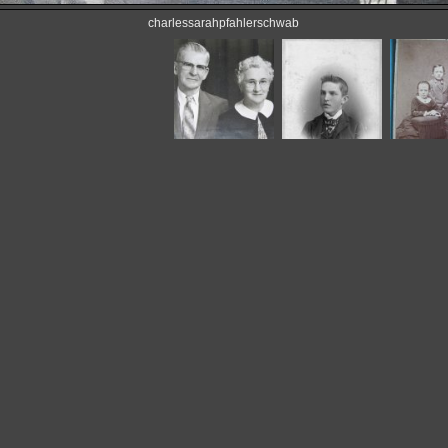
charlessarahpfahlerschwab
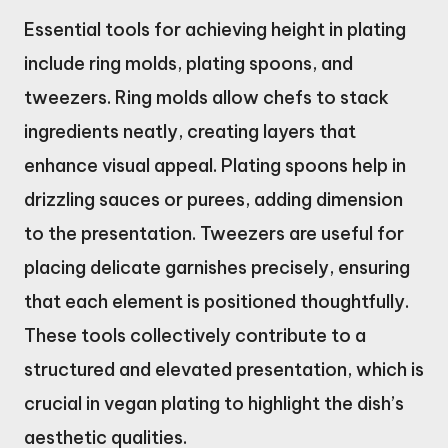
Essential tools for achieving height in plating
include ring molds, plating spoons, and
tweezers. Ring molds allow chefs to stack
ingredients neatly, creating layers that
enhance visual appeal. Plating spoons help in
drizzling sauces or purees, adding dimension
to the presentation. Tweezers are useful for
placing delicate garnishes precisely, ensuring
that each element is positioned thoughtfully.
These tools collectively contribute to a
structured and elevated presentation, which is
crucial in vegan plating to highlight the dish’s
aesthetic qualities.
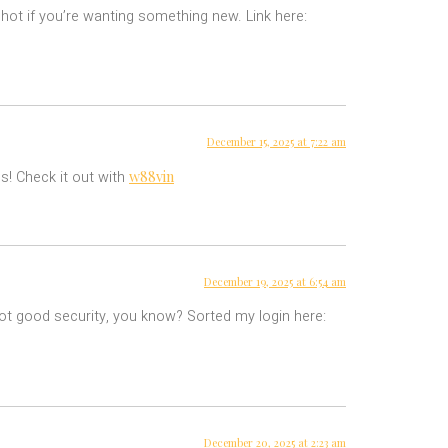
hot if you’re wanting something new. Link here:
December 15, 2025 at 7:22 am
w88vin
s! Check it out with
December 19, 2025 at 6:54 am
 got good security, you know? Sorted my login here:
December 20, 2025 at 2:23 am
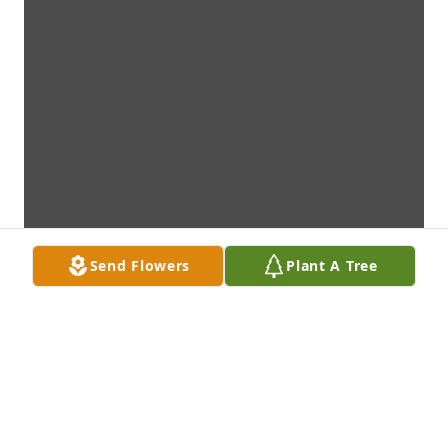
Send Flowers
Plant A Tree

---

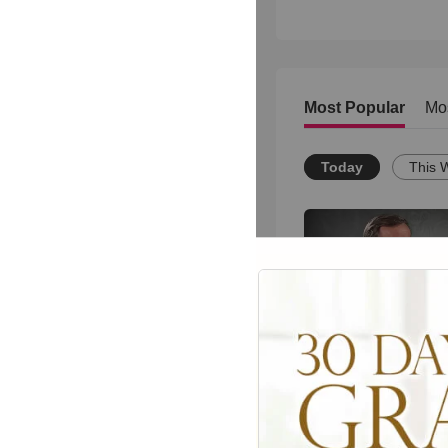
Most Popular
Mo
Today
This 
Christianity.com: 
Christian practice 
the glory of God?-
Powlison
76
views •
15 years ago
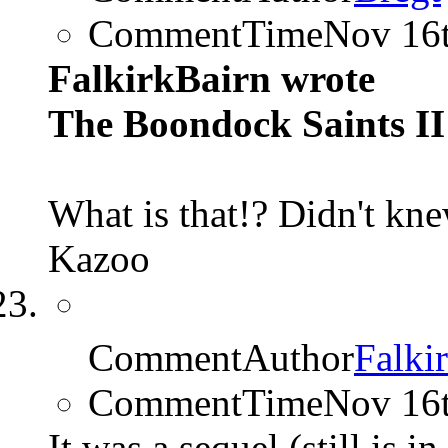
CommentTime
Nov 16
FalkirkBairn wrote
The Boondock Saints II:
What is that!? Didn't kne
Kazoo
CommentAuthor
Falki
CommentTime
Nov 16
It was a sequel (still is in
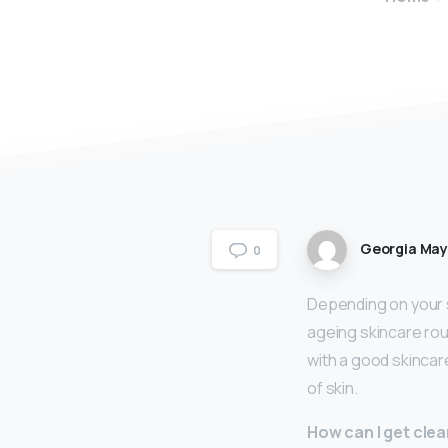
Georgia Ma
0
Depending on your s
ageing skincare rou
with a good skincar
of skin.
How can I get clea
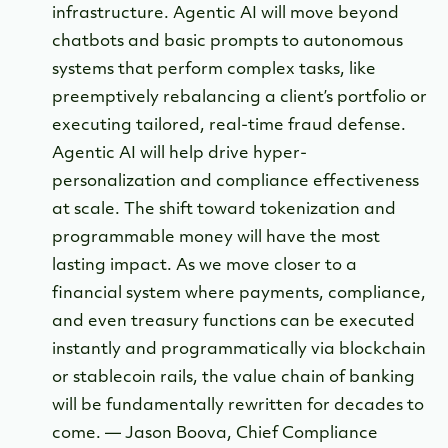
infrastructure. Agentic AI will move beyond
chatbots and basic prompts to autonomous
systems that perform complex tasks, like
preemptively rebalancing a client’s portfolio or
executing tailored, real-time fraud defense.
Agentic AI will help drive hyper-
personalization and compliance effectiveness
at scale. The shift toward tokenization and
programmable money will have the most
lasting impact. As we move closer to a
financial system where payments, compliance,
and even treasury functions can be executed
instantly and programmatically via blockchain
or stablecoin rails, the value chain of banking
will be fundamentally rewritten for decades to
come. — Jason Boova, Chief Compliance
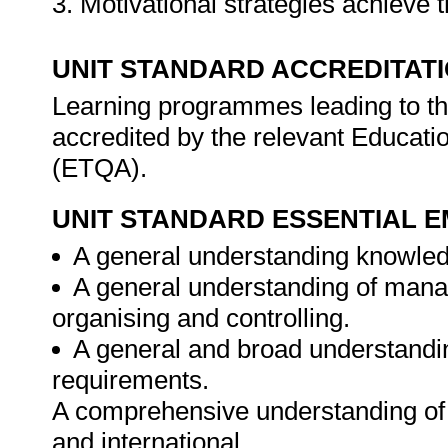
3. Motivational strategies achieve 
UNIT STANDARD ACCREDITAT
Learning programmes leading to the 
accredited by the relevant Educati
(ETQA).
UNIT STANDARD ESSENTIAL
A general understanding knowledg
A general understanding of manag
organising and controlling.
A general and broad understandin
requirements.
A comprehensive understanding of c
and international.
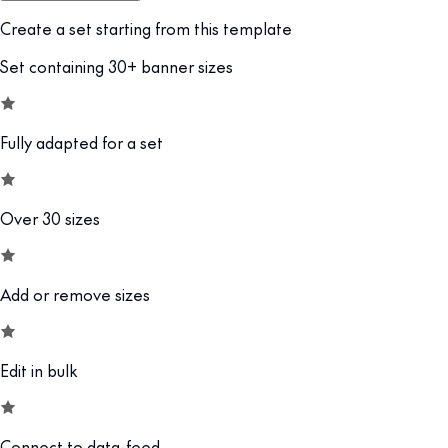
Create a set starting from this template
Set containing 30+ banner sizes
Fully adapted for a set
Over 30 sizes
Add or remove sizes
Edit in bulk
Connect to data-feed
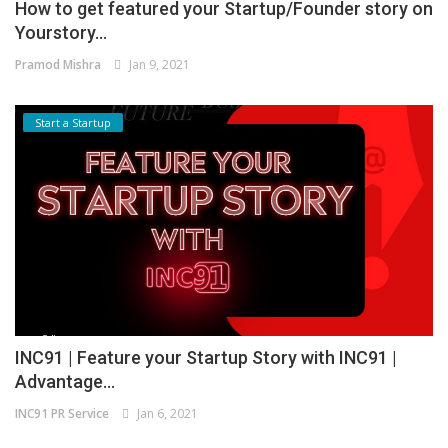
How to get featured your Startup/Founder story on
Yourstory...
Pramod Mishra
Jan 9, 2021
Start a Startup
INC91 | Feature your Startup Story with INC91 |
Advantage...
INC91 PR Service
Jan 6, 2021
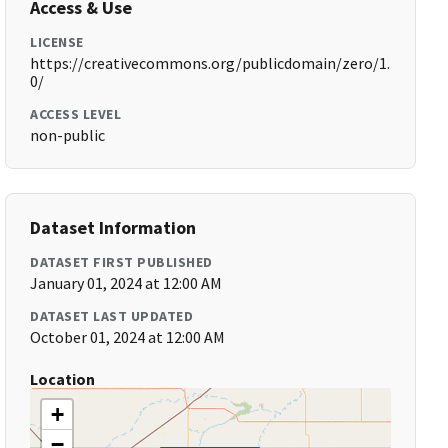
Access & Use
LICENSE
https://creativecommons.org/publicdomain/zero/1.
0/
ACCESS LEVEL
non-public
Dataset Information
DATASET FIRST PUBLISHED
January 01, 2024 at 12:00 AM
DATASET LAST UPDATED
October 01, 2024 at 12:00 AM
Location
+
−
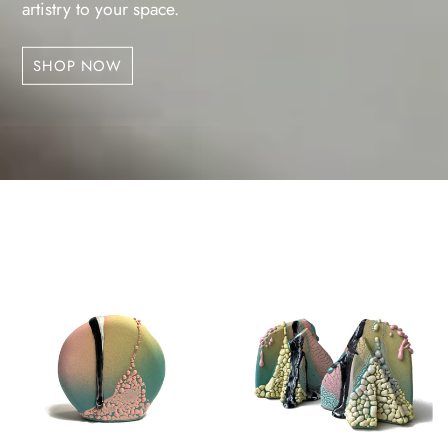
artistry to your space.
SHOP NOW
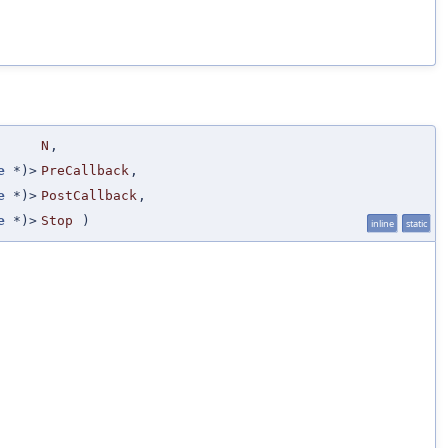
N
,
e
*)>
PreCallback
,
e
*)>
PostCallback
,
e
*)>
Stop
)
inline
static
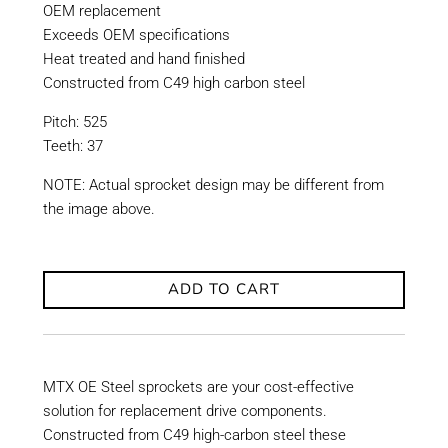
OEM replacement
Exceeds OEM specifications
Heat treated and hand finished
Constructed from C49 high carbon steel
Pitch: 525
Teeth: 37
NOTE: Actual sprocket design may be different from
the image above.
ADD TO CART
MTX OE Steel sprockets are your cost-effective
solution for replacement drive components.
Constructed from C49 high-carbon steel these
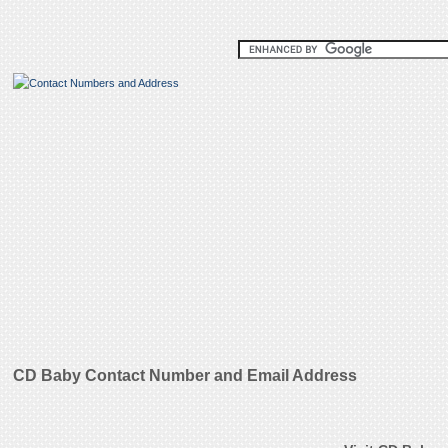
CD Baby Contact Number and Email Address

WHAT IS NEEDED
Range to copy from the listing above: the line with "MTX OE Steel" through the line with "CD Baby Contact Number and Email Address". Transcribe it exactly and skip the pictures.

SOLUTION TO THIS TASK
MTX OE Steel sprockets are your cost-effective
solution for replacement drive components.
Constructed from C49 high-carbon steel these
CD Baby Contact Number and Email Address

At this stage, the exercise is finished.